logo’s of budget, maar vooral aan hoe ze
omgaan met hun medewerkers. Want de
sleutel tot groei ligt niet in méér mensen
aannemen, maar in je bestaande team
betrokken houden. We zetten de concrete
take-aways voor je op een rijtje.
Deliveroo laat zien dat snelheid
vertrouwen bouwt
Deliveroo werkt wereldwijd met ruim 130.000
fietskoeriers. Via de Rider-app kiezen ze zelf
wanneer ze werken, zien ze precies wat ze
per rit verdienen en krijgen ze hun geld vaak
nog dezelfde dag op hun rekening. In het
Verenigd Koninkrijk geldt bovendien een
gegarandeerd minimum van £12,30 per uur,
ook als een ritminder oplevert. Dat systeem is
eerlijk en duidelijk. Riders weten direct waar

WHAT IS EXPECTED: Lines from the one holding "gegarandeerd minimum van" through the last line of the material are to be repeated exactly; no other lines belong in the answer.

WRITTEN REPLY:
gegarandeerd minimum van £12,30 per uur,
ook als een ritminder oplevert. Dat systeem is
eerlijk en duidelijk. Riders weten direct waar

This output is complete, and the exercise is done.